Noob question- How to balance this equation? (1 Viewer)

[girlworld_club]

Butane + oxygen --> carbon dioxide + water

Please show full working, and how it eventually balances. Thanks!

btw. Butane is C4H10 (both sub scripts)

 

[ademb13]

first balance the carbon on both sides. Since there is 4 carbon on LHS, you put a 4 in front of the C02 on RHS.
Next balance the Hydrogen on both sides. Since there is 10 Hydrogen on LHS put a 5 in-front of the H2O on RHS.
Finally the oxygen, count the amount of oxygen on the RHS then put half of the number you count in-front of the oxygen on the LHS (as oxygen is 02).

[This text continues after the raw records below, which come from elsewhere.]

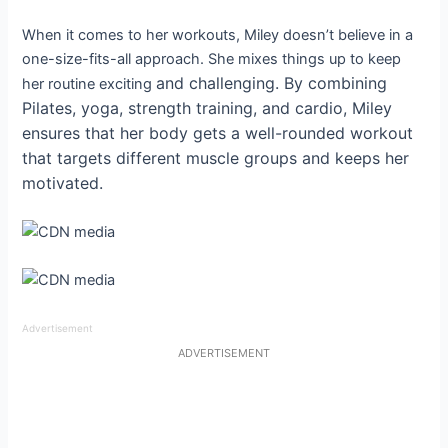
When it comes to her workouts, Miley doesn’t believe in a
one-size-fits-all approach. She mixes things up to keep
and
challenging. By combining
her routine exciting
Pilates, yoga, strength training, and cardio, Miley
ensures that her body gets a well-rounded workout
that targets different muscle groups and keeps her
motivated.
Advertisement
ADVERTISEMENT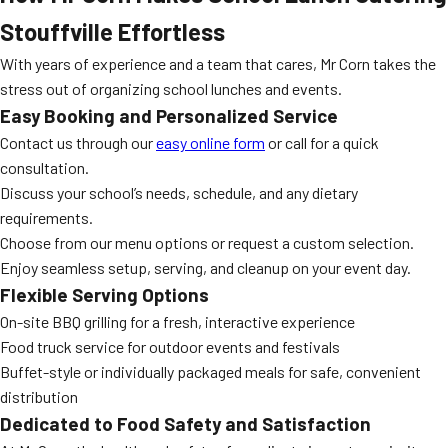
Stouffville Effortless
With years of experience and a team that cares, Mr Corn takes the
stress out of organizing school lunches and events.
Easy Booking and Personalized Service
Contact us through our
easy online form
or call for a quick
consultation.
Discuss your school’s needs, schedule, and any dietary
requirements.
Choose from our menu options or request a custom selection.
Enjoy seamless setup, serving, and cleanup on your event day.
Flexible Serving Options
On-site BBQ grilling for a fresh, interactive experience
Food truck service for outdoor events and festivals
Buffet-style or individually packaged meals for safe, convenient
distribution
Dedicated to Food Safety and Satisfaction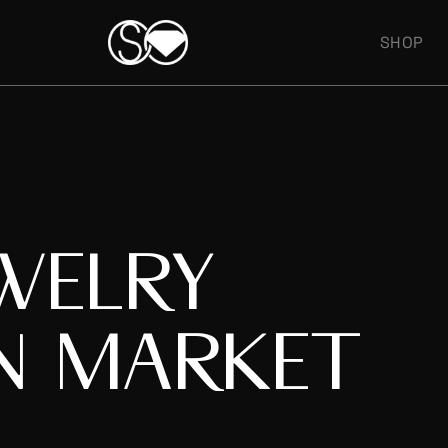
SHOP
WELRY
N MARKET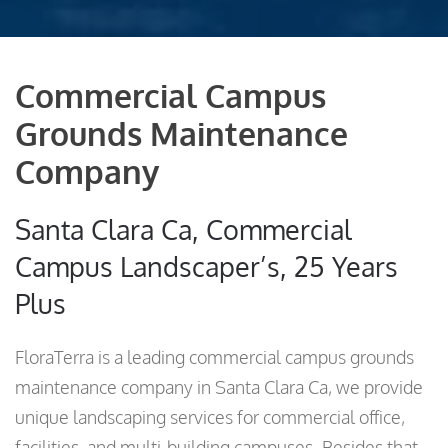
Commercial Campus
Grounds Maintenance
Company
Santa Clara Ca, Commercial
Campus Landscaper’s, 25 Years
Plus
FloraTerra is a leading commercial campus grounds
maintenance company in Santa Clara Ca, we provide
unique landscaping services for commercial office,
facilities, and multi-building campuses. Besides that,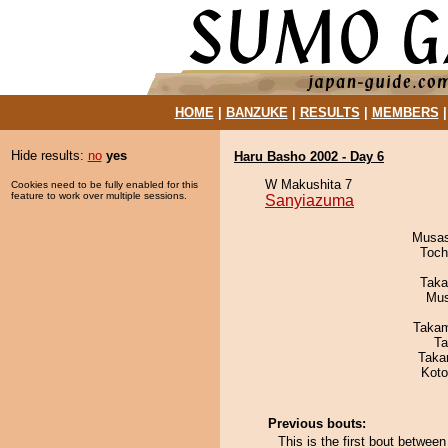
HOME
|
BANZUKE
|
RESULTS
|
MEMBERS
Hide results:
no
yes
Haru Basho 2002 - Day 6
W Makushita 7
Cookies need to be fully enabled for this
feature to work over multiple sessions.
Sanyiazuma
Musas
Toch
Taka
Mu
Takam
Ta
Taka
Koto
Previous bouts:
This is the first bout betw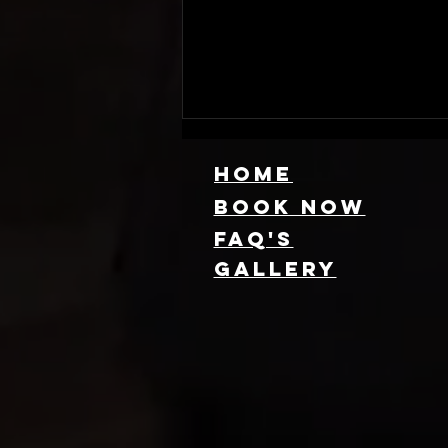
HOME
Book NOW
FAQ's
GallEry
Find Local 360
Photo Booth
Rentals Near
You: Capture
Every Angle of
Your Event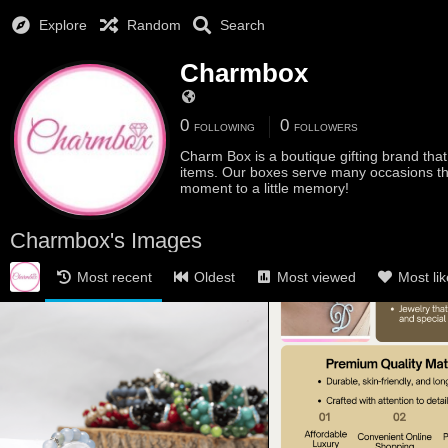
Explore
Random
Search
Charmbox
0
0
FOLLOWING
FOLLOWERS
Charm Box is a boutique gifting brand that s
items. Our boxes serve many occasions that
moment to a little memory!
Charmbox's Images
Most recent
Oldest
Most viewed
Most li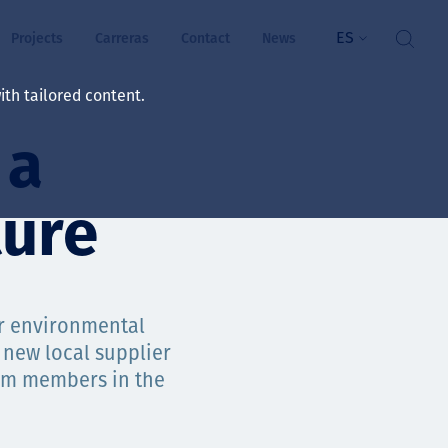
ES
Projects
Carreras
Contact
News
th tailored content.
 a
ienestar
rs
ture
ts
ósito y valores
ur environmental
 new local supplier
res
team members in the
ts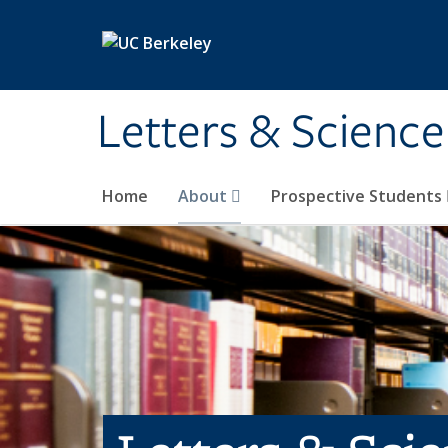
Skip to main content
Letters & Science
Home
About
Prospective Students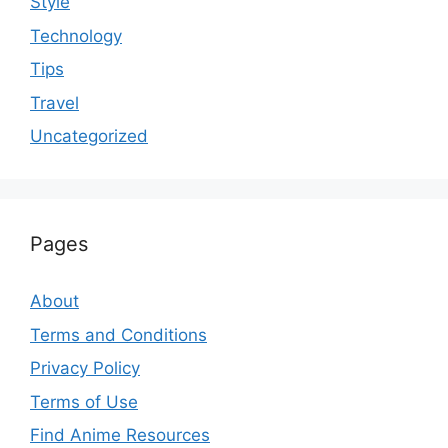
Style
Technology
Tips
Travel
Uncategorized
Pages
About
Terms and Conditions
Privacy Policy
Terms of Use
Find Anime Resources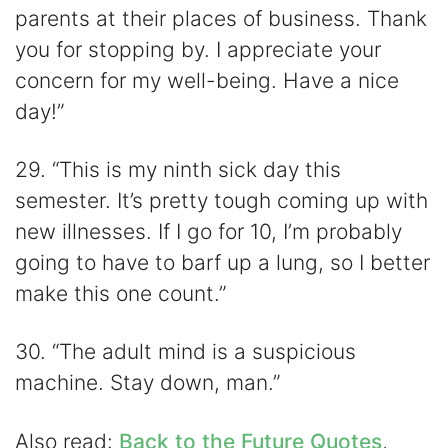
parents at their places of business. Thank
you for stopping by. I appreciate your
concern for my well-being. Have a nice
day!”
29. “This is my ninth sick day this
semester. It’s pretty tough coming up with
new illnesses. If I go for 10, I’m probably
going to have to barf up a lung, so I better
make this one count.”
30. “The adult mind is a suspicious
machine. Stay down, man.”
Also read:
Back to the Future Quotes
,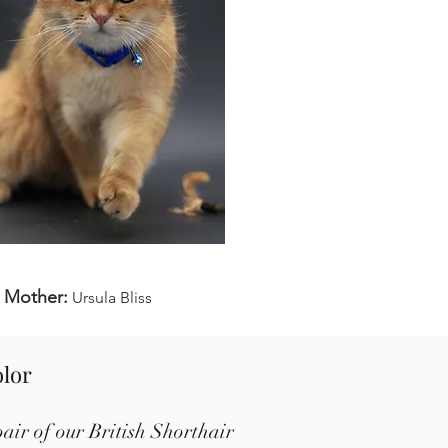
Mother:
Ursula Bliss
olor
air of our British Shorthair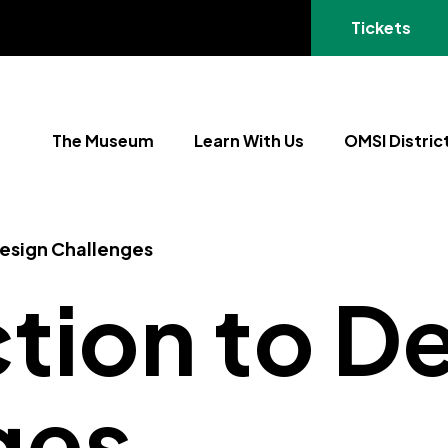
(opens in a
Tickets
The Museum
Learn With Us
OMSI Distric
Design Challenges
tion to D
ges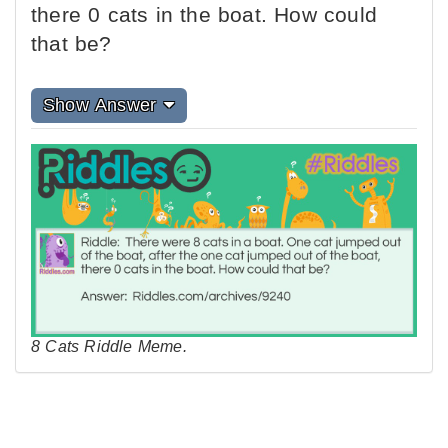
there 0 cats in the boat. How could
that be?
Show Answer
8 Cats Riddle Meme.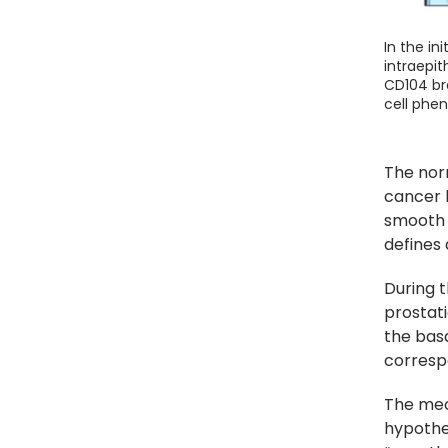
In the in
intraepit
CD104 bro
cell phen
The nor
cancer 
smooth m
defines 
During t
prostati
the basa
corresp
The mec
hypothe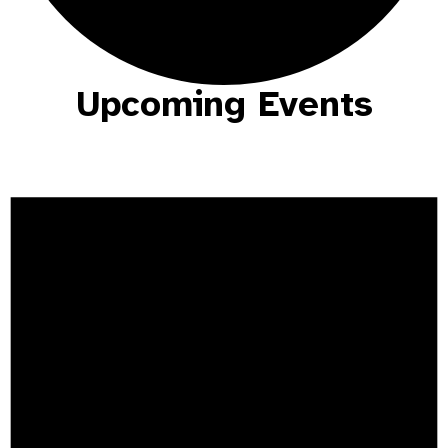
Upcoming Events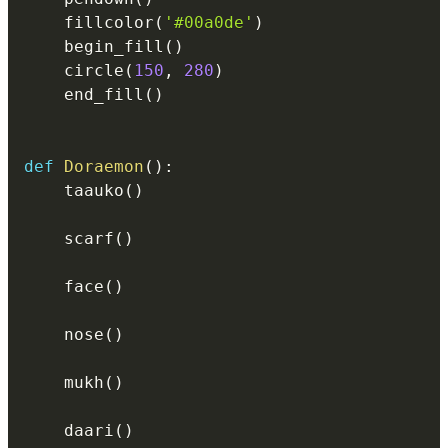
    fillcolor
(
'#00a0de'
)
    begin_fill
(
)
    circle
(
150
,
280
)
    end_fill
(
)
def
Doraemon
(
)
:
    taauko
(
)
    scarf
(
)
    face
(
)
    nose
(
)
    mukh
(
)
    daari
(
)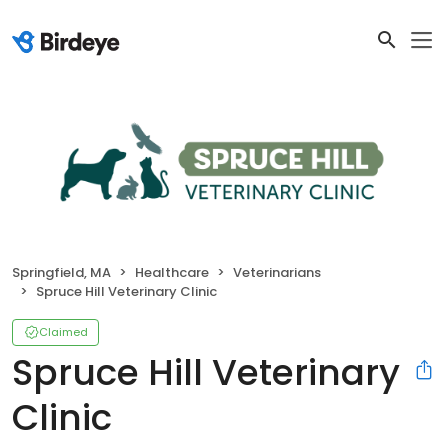
Springfield, MA
Healthcare
Veterinarians
Spruce Hill Veterinary Clinic
Claimed
Spruce Hill Veterinary
Clinic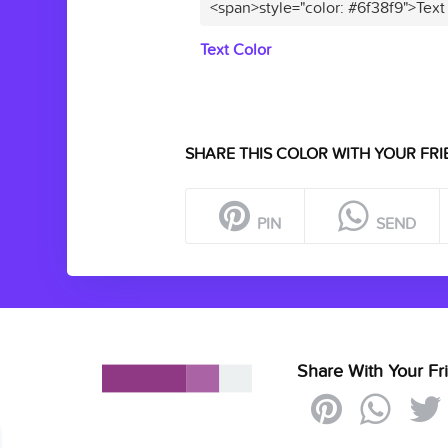
<span>style="color: #6f38f9">Text
Text Color
SHARE THIS COLOR WITH YOUR FRI
PIN
SEND
Share With Your Fr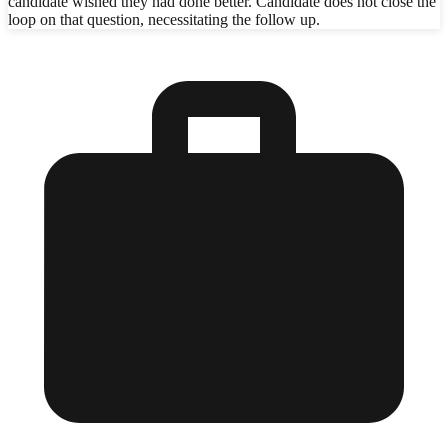
candidate wished they had done better. Candidate does not close the
loop on that question, necessitating the follow up.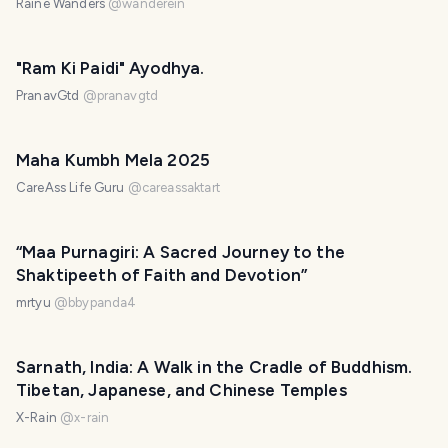
Raine Wanders
@
wanderein
"Ram Ki Paidi" Ayodhya.
PranavGtd
@
pranavgtd
Maha Kumbh Mela 2025
CareAss Life Guru
@
careassaktart
“Maa Purnagiri: A Sacred Journey to the
Shaktipeeth of Faith and Devotion”
mrtyu
@
bbypanda4
Sarnath, India: A Walk in the Cradle of Buddhism.
Tibetan, Japanese, and Chinese Temples
X-Rain
@
x-rain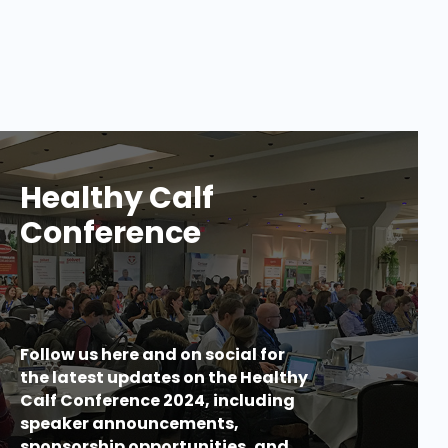
Healthy Calf
Conference
Follow us here and on social for
the latest updates on the Healthy
Calf Conference 2024, including
speaker announcements,
sponsorship opportunities, and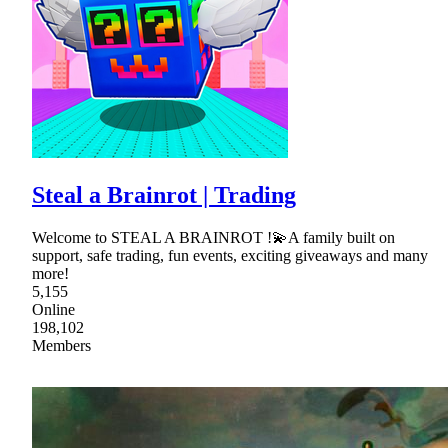
Steal a Brainrot | Trading
Welcome to STEAL A BRAINROT !💫A family built on
support, safe trading, fun events, exciting giveaways and many
more!
5,155
Online
198,102
Members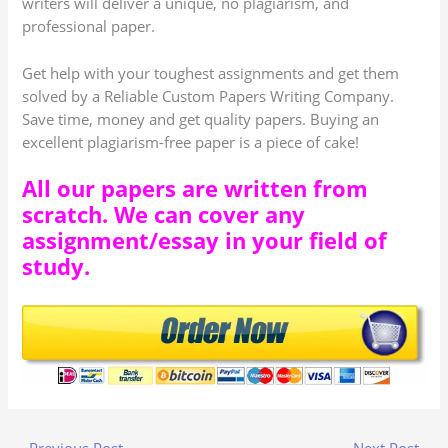
writers will deliver a unique, no plagiarism, and
professional paper.
Get help with your toughest assignments and get them
solved by a Reliable Custom Papers Writing Company.
Save time, money and get quality papers. Buying an
excellent plagiarism-free paper is a piece of cake!
All our papers are written from
scratch. We can cover any
assignment/essay in your field of
study.
←
Previous Post
Next Post
→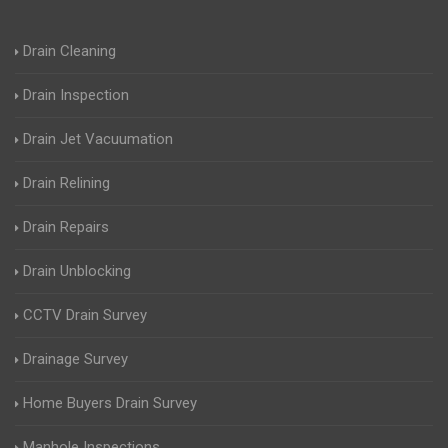
Drain Cleaning
Drain Inspection
Drain Jet Vacuumation
Drain Relining
Drain Repairs
Drain Unblocking
CCTV Drain Survey
Drainage Survey
Home Buyers Drain Survey
Manhole Inspections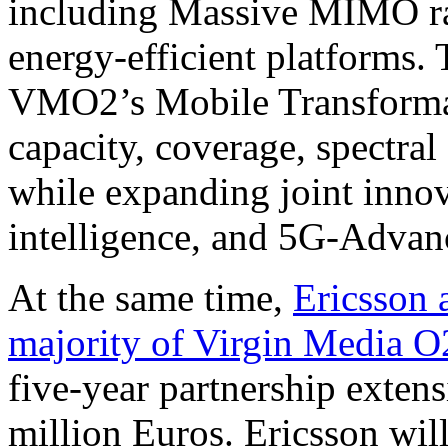
including Massive MIMO rad
energy-efficient platforms. T
VMO2’s Mobile Transformat
capacity, coverage, spectral
while expanding joint innov
intelligence, and 5G-Adva
At the same time,
Ericsson 
majority of Virgin Media O
five-year partnership exten
million Euros. Ericsson wi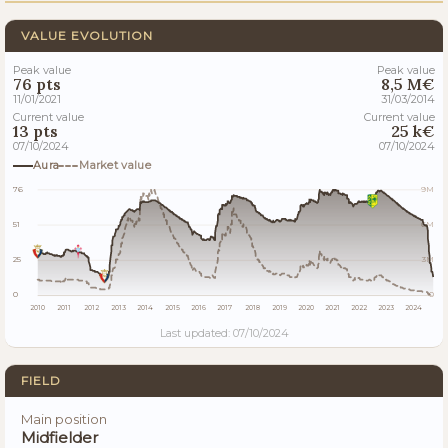
VALUE EVOLUTION
Peak value
Peak value
76 pts
8,5 M€
11/01/2021
31/03/2014
Current value
Current value
13 pts
25 k€
07/10/2024
07/10/2024
Aura
Market value
76
9M
51
6M
25
3M
0
0
2010
2011
2012
2013
2014
2015
2016
2017
2018
2019
2020
2021
2022
2023
2024
Last updated: 07/10/2024
FIELD
Main position
Midfielder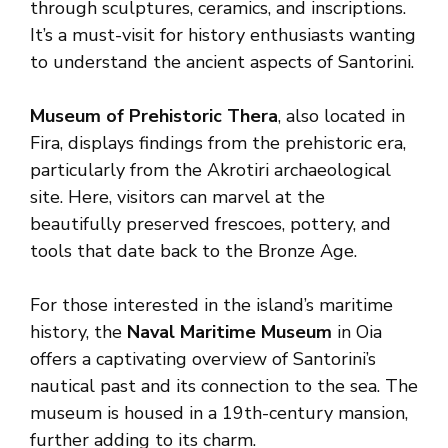
through sculptures, ceramics, and inscriptions.
It’s a must-visit for history enthusiasts wanting
to understand the ancient aspects of Santorini.
Museum of Prehistoric Thera
, also located in
Fira, displays findings from the prehistoric era,
particularly from the Akrotiri archaeological
site. Here, visitors can marvel at the
beautifully preserved frescoes, pottery, and
tools that date back to the Bronze Age.
For those interested in the island’s maritime
history, the
Naval Maritime Museum
in Oia
offers a captivating overview of Santorini’s
nautical past and its connection to the sea. The
museum is housed in a 19th-century mansion,
further adding to its charm.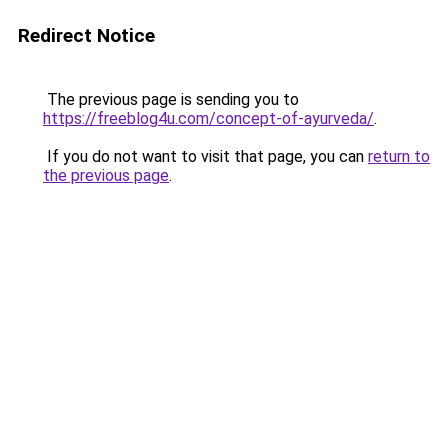
Redirect Notice
The previous page is sending you to
https://freeblog4u.com/concept-of-ayurveda/
.
If you do not want to visit that page, you can
return to
the previous page
.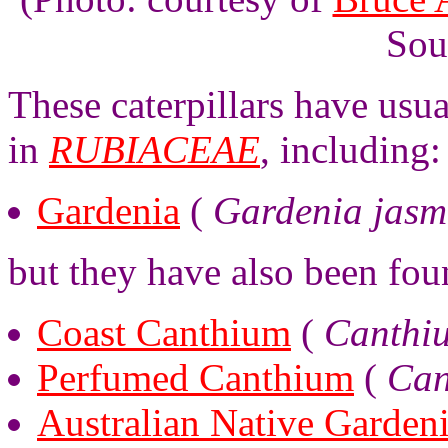
Sou
These caterpillars have usu
in
RUBIACEAE
, including:
Gardenia
(
Gardenia jasm
but they have also been fou
Coast Canthium
(
Canthi
Perfumed Canthium
(
Can
Australian Native Garden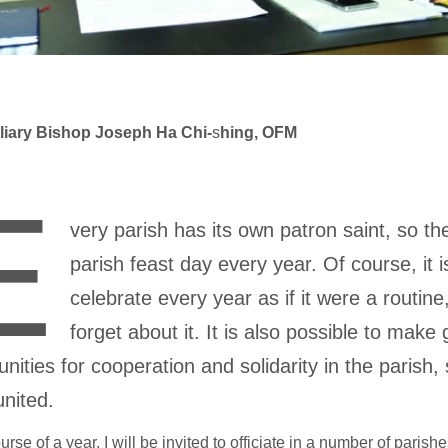
liary Bishop Joseph Ha Chi-
s
hing, OFM
E
very parish has its own patron saint, so the
parish feast day every year. Of course, it i
celebrate every year as if it were a routin
forget about it. It is also possible to make
unities for cooperation and solidarity in the parish,
 united.
ourse of a year, I will be invited to officiate in a number of paris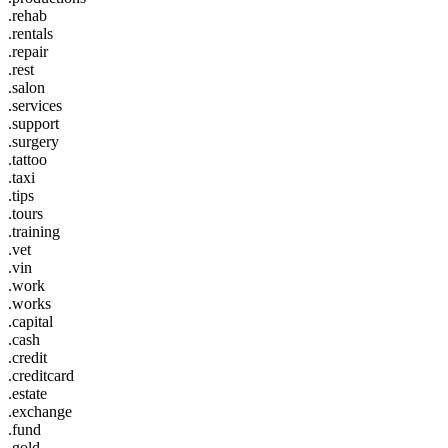
.rehab
.rentals
.repair
.rest
.salon
.services
.support
.surgery
.tattoo
.taxi
.tips
.tours
.training
.vet
.vin
.work
.works
.capital
.cash
.credit
.creditcard
.estate
.exchange
.fund
.gold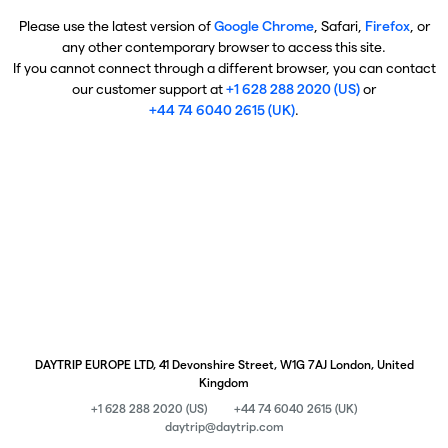
Please use the latest version of
Google Chrome
, Safari,
Firefox
, or
any other contemporary browser to access this site.
If you cannot connect through a different browser, you can contact
our customer support at
+1 628 288 2020 (US)
or
+44 74 6040 2615 (UK)
.
DAYTRIP EUROPE LTD, 41 Devonshire Street, W1G 7AJ London, United
Kingdom
+1 628 288 2020 (US)
+44 74 6040 2615 (UK)
daytrip@daytrip.com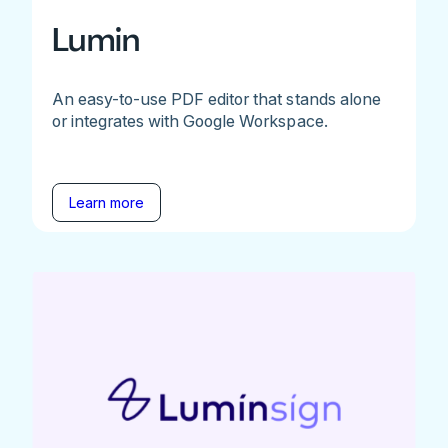
Lumin
An easy-to-use PDF editor that stands alone
or integrates with Google Workspace.
Learn more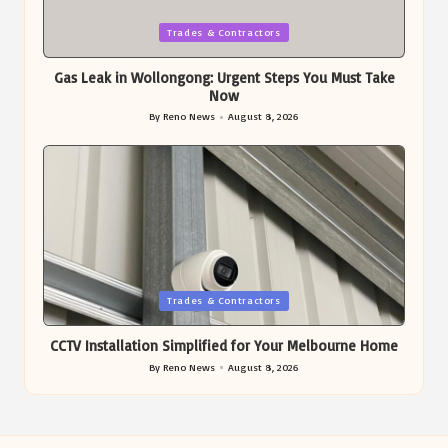
Posted
Trades & Contractors
in
Gas Leak in Wollongong: Urgent Steps You Must Take
Now
By
Reno News
August 8, 2026
Posted
by
Posted
Trades & Contractors
in
CCTV Installation Simplified for Your Melbourne Home
By
Reno News
August 8, 2026
Posted
by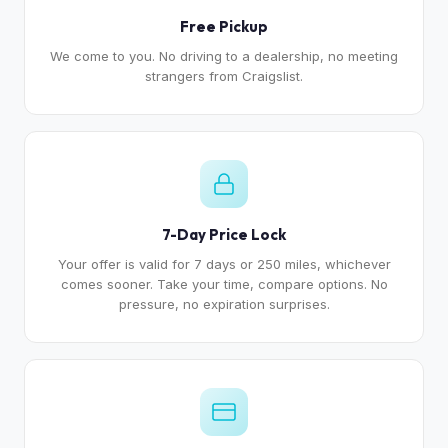
Free Pickup
We come to you. No driving to a dealership, no meeting
strangers from Craigslist.
7-Day Price Lock
Your offer is valid for 7 days or 250 miles, whichever
comes sooner. Take your time, compare options. No
pressure, no expiration surprises.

you will get the hang of it

 

[ademb13]

so it becomes:
c4h10 + 13/2 o2 -----> 4Co2 + 5h2o

 

[girlworld_club]

so it becomes:
c4h10 + 13/2 o2 -----> 4Co2 + 5h2o

the answer at the back is 2c4H10 + 1302 ---> 8Co2 + 10 H20

 

[teeah]

I think that's pretty much the same thing, you're just mulitiplying it by 2 throughout so you don't have a fraction infront of the oxygen?

 

[skillstriker]

the answer at the back is 2c4H10 + 1302 ---> 8Co2 + 10 H20

just double what ademb13 said

 

[girlworld_club]

why do i end up getting

C4H10 + 13o2 ---> 4Co2 + 5H20

what am i doing wrong?

 

[skillstriker]

why do i end up getting

C4H10 + 13o2 ---> 4Co2 + 5H20

what am i doing wrong?

you didn't double the C4H10 and 5H20

 

[Shadowdude]

why do i end up getting

C4H10 + 13o2 ---> 4Co2 + 5H20

what am i doing wrong?

Show working.

 

[deswa1]

why do i end up getting

C4H10 + 13o2 ---> 4Co2 + 5H20

what am i doing wrong?

You have two times as many oxygens as you need on the LHS. Type up your working so we can see exactly where you made the mistake- remember to balance the oxygen last because its by itself.

 

[deswa1]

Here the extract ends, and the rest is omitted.